No me cuesta admitir que a veces me he imaginado apoyada en tu pecho,
cuando nos tumbamos tiernos en el sofá y nos acariciamos las piernas y llegamos a la punta de los pies, esa zona que tanta manía tenía.
Es poético pensar que has sido la única persona,
a parte de mi,
que ha llegado a tocar y a querer,
las partes de mi que durante tanto tiempo he odiado.
Mis dedos de los pies,
la forma de mi nariz,
el mal humor que tengo por las mañanas,
la manía de estar durante por lo menos una hora en silencio hasta que me despierto y miro un punto fijo,
como me cuelgan los brazos
y se me van los hombros hacia delante cuando camino,
la poca feminidad que tengo a veces,
esa con la que nos cargan sin querer y no conseguimos soltar.
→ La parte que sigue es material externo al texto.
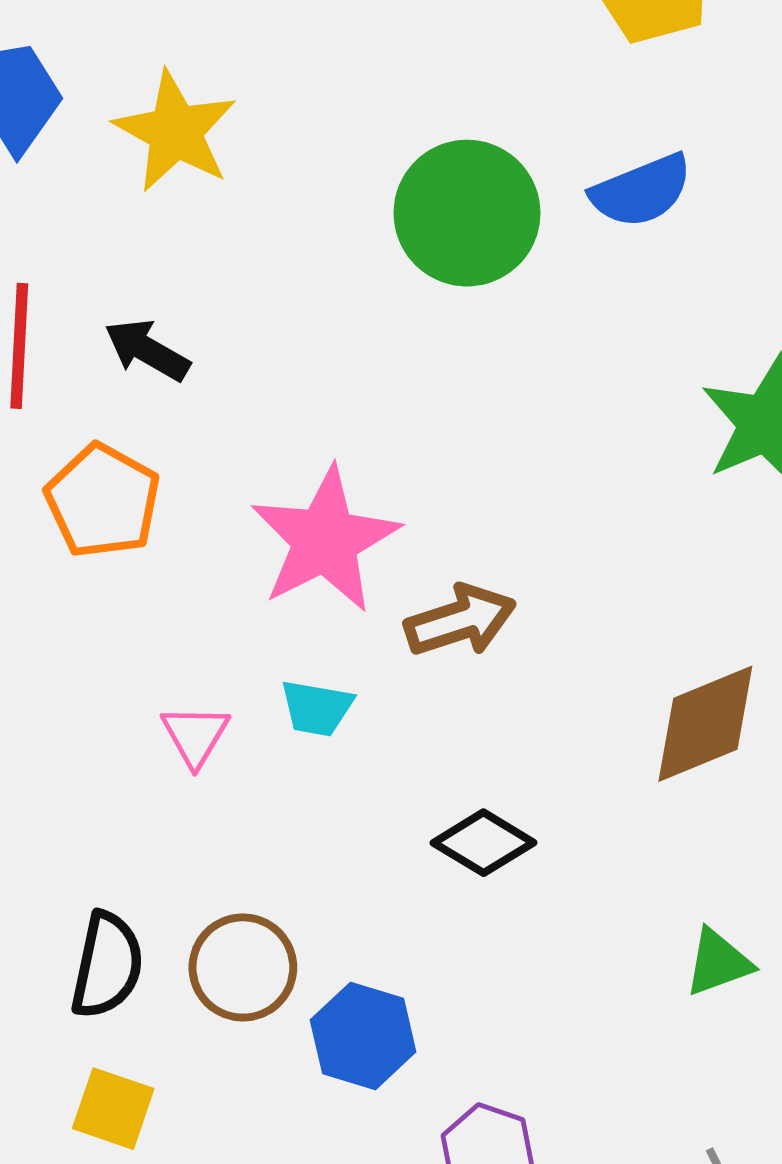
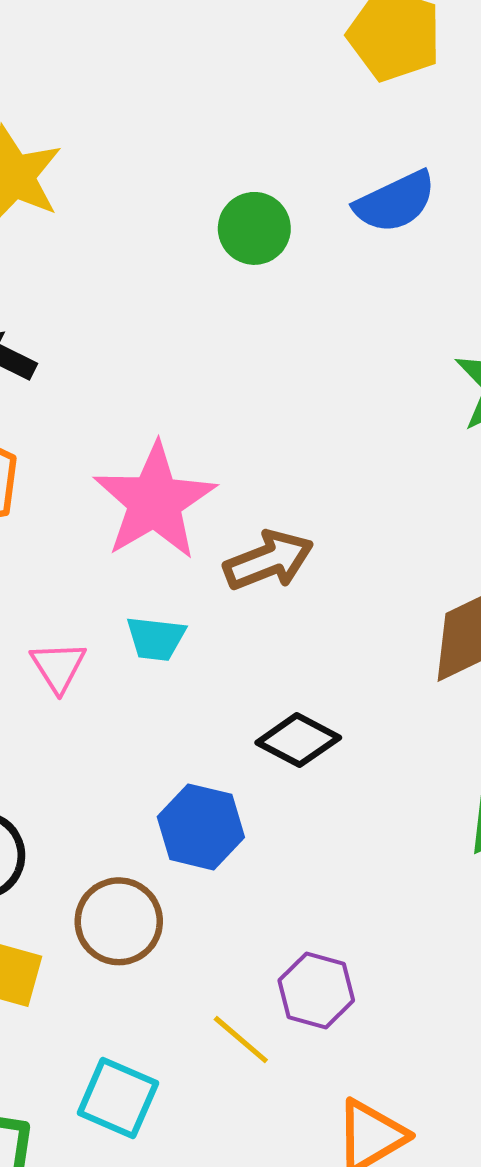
green circle: (467, 213) -> (254, 228), size x0.6
brown circle: (243, 967) -> (119, 921), moved
blue hexagon: (363, 1036) -> (201, 827), moved

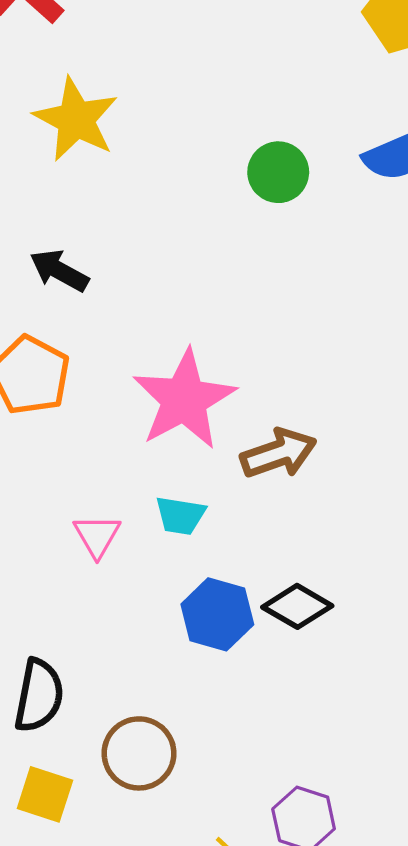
blue hexagon: (201, 827) -> (217, 614), moved

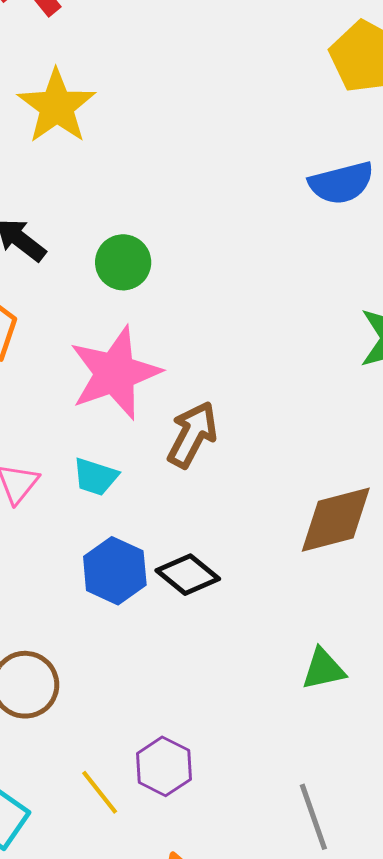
green circle: (278, 172) -> (123, 262), moved
brown arrow: (279, 453) -> (192, 435), turned -52

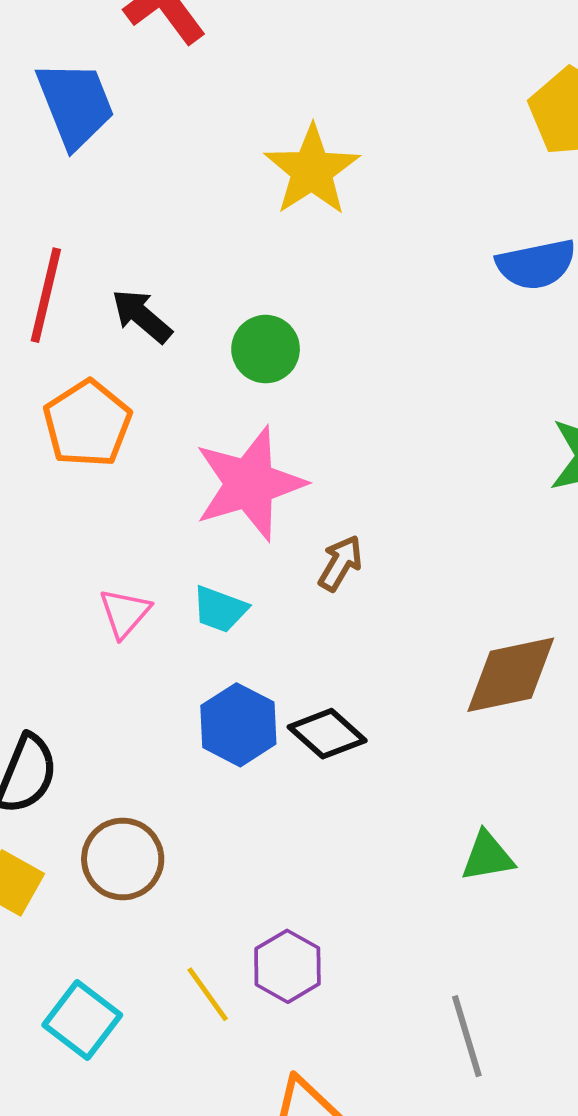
yellow star: (57, 106) -> (312, 170), moved
brown arrow: (192, 435) -> (340, 563), size x0.7

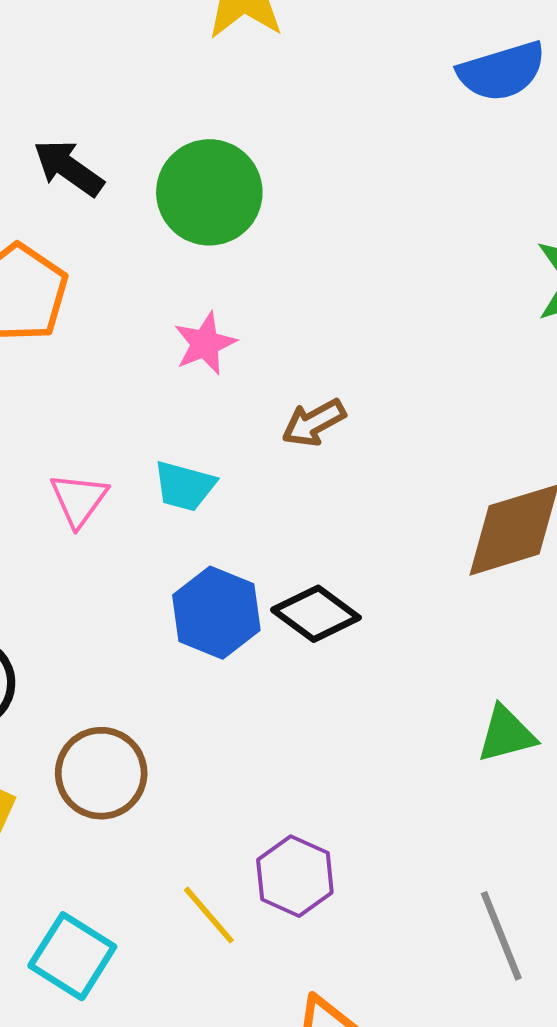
green circle: (266, 349) -> (209, 192), size x1.4
pink star: (250, 484) -> (205, 344), size x0.5
brown arrow: (340, 563) -> (314, 423), turned -144

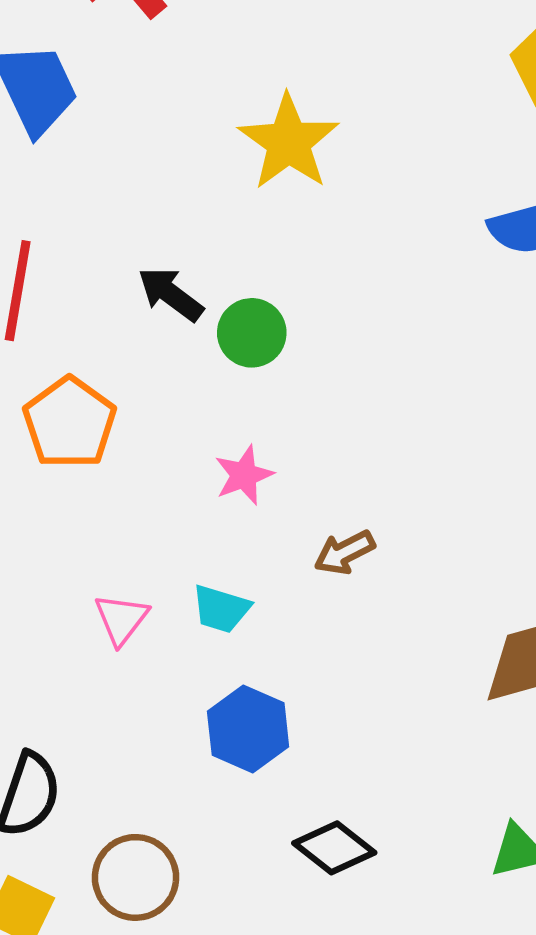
black arrow: (68, 168) -> (171, 294), moved
green circle: (209, 192) -> (252, 333), size x0.7
black diamond: (316, 614) -> (334, 848), moved

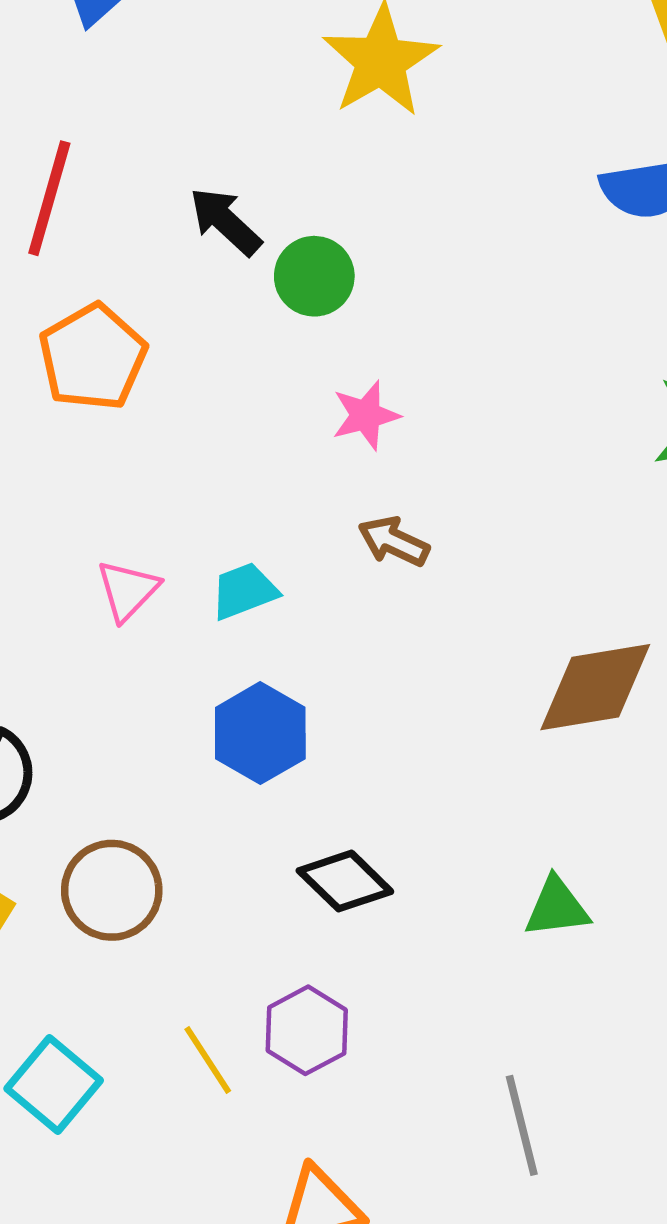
pink star: (244, 475) -> (366, 415), moved
brown arrow: (344, 552) -> (394, 541), turned 46
cyan trapezoid: (221, 609) -> (244, 591), turned 136

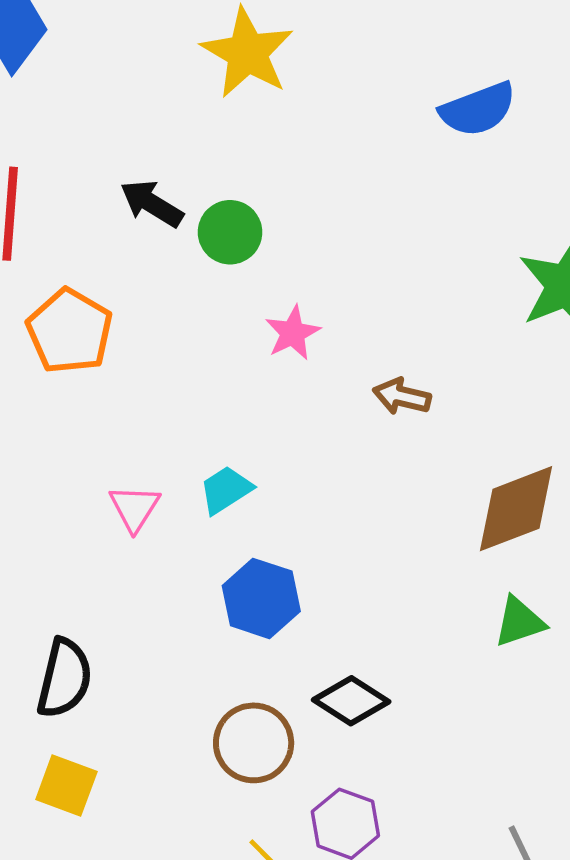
brown arrow: (394, 541) -> (402, 396), moved
brown circle: (112, 890) -> (254, 743), moved
green triangle: (557, 907) -> (519, 622), moved

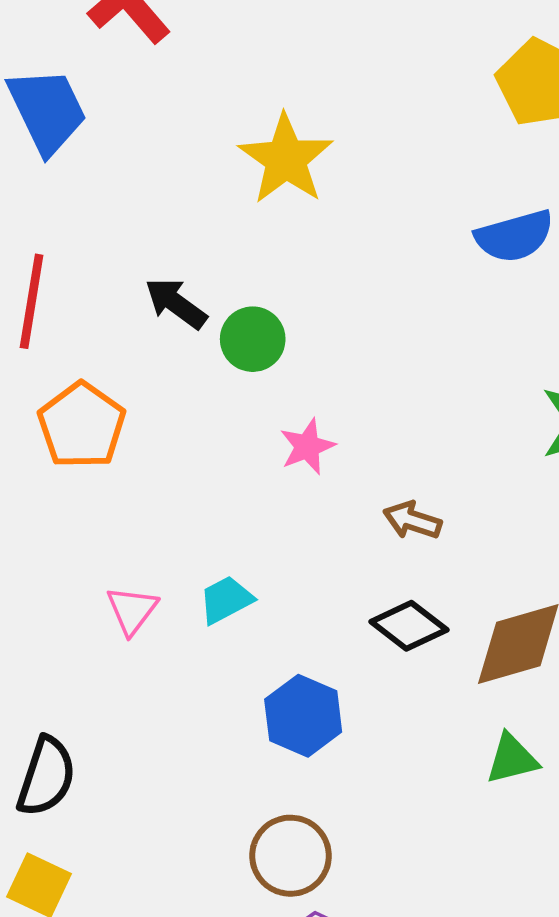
blue hexagon: (261, 598) -> (303, 716), moved
black diamond: (351, 701) -> (409, 626), moved
brown circle: (254, 743) -> (291, 856), moved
Todas esas partes que nunca acepté de mi,
hasta que llegaste a besarlas,
esos complejos que nunca me habían servido como arma,
que nunca me habían aportado nada bueno,
me sirvieron de superficie a tus besos,
de método para que te quedaras.
Para tener una parte más donde acariciar.
En las marcas de mis estrías
y el culo demasiado grande que siempre me remarco mi madre, junto con mis caderas que te gusta abrazar, marcar y morder.